If you are wanting to withdraw equity in order to expand your portfolio, but your lender says “No” – then what? Breaking early from a loan can be expensive and complicated, especially if you are on a fixed rate term. However, you also have to weigh up the opportunity costs of not breaking the term early, and having to miss out on valuable opportunities. The time you wait in order to save some money could actually cost you more in money which you have not been able to earn as a result. In order to find out what your options are, it is best to get advice from a trusted mortgage broker. The guys at Zinger Finance are always willing to listen to your lending troubles and assess the different options available to you.
CHOOSING THE RIGHT BROKER
Investors often get locked into the wrong type of loans for their investing journey. It is of utmost importance to choose a broker who will take the time to assess your goals and research the best financing options for you. Setting up the right borrowing structure from day one can be a deciding factor in your success. Without the right structure, you risk being maxed out on your borrowing power well before you intend on stopping. This means you cannot play out your strategy to its full extent – compromising the level of success you could have had. You may also be locked into loan structures which don’t allow you freedom to withdraw equity as you like, and may try to force you to cross-collateralize your assets. While this is a great strategy for the banks (they have more assets on the books against a particular debt), it’s not good for the investor as it could undermine the entire portfolio if something goes wrong with a particular property and the banks forced you to sell your good property instead.

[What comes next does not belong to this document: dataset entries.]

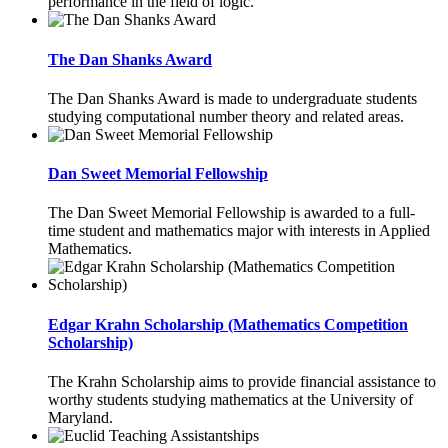
performance in the field of logic.
The Dan Shanks Award
The Dan Shanks Award is made to undergraduate students
studying computational number theory and related areas.
Dan Sweet Memorial Fellowship
The Dan Sweet Memorial Fellowship is awarded to a full-
time student and mathematics major with interests in Applied
Mathematics.
Edgar Krahn Scholarship (Mathematics Competition
Scholarship)
The Krahn Scholarship aims to provide financial assistance to
worthy students studying mathematics at the University of
Maryland.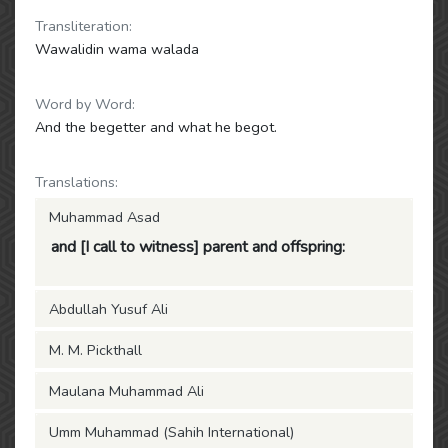
Transliteration:
Wawalidin wama walada
Word by Word:
And the begetter and what he begot.
Translations:
Muhammad Asad
and [I call to witness] parent and offspring:
Abdullah Yusuf Ali
M. M. Pickthall
Maulana Muhammad Ali
Umm Muhammad (Sahih International)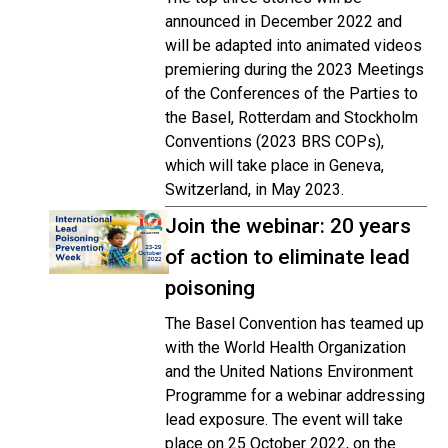
announced in December 2022 and
will be adapted into animated videos
premiering during the 2023 Meetings
of the Conferences of the Parties to
the Basel, Rotterdam and Stockholm
Conventions (2023 BRS COPs),
which will take place in Geneva,
Switzerland, in May 2023.
Join the webinar: 20 years
of action to eliminate lead
poisoning
The Basel Convention has teamed up
with the World Health Organization
and the United Nations Environment
Programme for a webinar addressing
lead exposure. The event will take
place on 25 October 2022, on the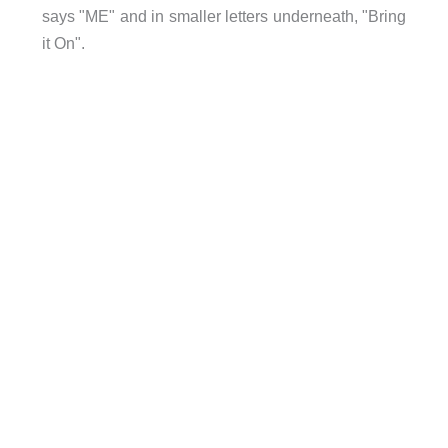
says "ME" and in smaller letters underneath, "Bring
it On".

BE WARY OF BROKERS WHO CHASE AFTER HIGH COMMISSIONS
Many brokers operate by advising clients to go with a lender that offers the most competitive interest rate. Often, clients think that they are getting a good deal because of this. If you are an investor looking to build a portfolio, however, the best lenders for you will be those who are willing to give you the mileage and release equity in order to help you expand – not those who save you on interest. Often hidden behind those attractively low-interest rate deals are other costs that enable the lender to get its money back without you realising. Also hidden are the attractively high commissions payable to the brokers who sign you up to the finance.